WHAT IS EXPECTED
Among the lines below, some may contain the string "Lexus". Say how many do, and give nothing besides the number.

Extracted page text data
= = =

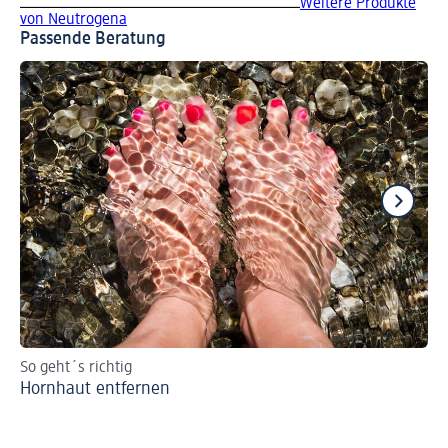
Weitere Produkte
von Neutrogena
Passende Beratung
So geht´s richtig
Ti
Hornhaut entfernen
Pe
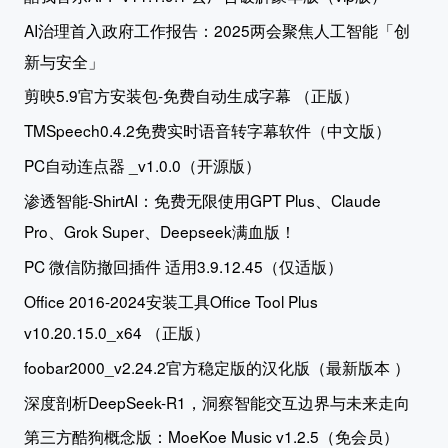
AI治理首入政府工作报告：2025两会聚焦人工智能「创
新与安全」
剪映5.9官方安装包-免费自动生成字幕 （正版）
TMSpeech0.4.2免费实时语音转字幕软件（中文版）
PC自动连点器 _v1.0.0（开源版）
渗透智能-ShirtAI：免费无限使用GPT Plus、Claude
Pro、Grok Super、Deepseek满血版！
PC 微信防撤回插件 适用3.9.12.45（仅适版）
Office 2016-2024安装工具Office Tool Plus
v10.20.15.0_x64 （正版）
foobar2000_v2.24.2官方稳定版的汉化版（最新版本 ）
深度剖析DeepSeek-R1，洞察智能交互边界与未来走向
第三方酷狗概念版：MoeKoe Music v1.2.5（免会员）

= = =

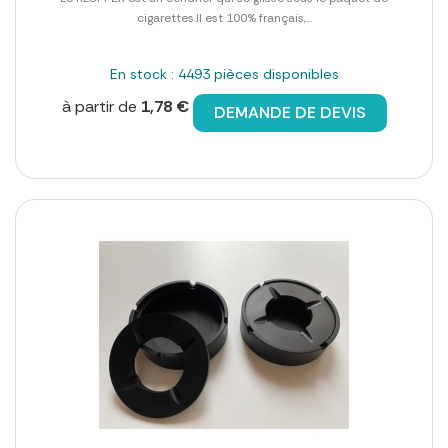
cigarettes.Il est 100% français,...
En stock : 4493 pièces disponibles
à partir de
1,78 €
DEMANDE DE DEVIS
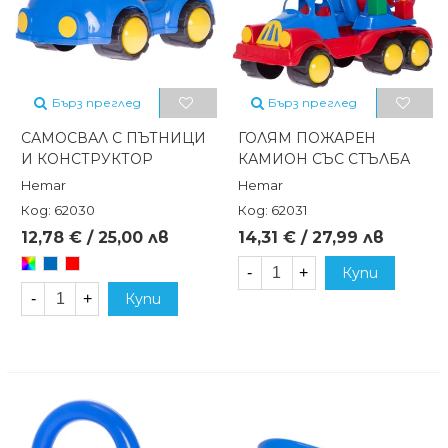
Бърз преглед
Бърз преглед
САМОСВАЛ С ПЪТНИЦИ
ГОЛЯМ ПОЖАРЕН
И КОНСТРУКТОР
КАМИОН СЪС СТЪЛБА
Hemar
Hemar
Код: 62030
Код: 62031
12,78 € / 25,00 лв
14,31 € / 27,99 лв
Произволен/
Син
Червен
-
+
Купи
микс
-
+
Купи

= = =

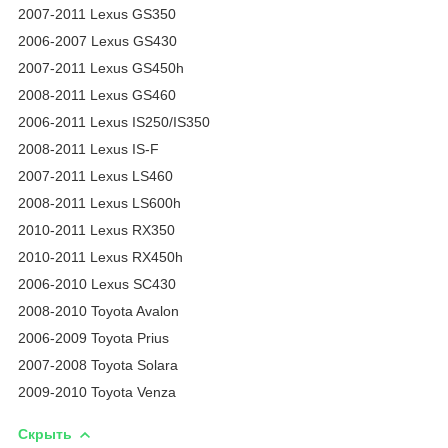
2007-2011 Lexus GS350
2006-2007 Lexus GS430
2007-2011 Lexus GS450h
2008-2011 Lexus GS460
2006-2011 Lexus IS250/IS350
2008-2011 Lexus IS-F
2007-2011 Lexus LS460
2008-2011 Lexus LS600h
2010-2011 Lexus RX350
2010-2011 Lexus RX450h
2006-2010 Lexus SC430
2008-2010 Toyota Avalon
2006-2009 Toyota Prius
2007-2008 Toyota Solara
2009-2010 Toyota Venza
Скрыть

= = =

SOLUTION BELOW
11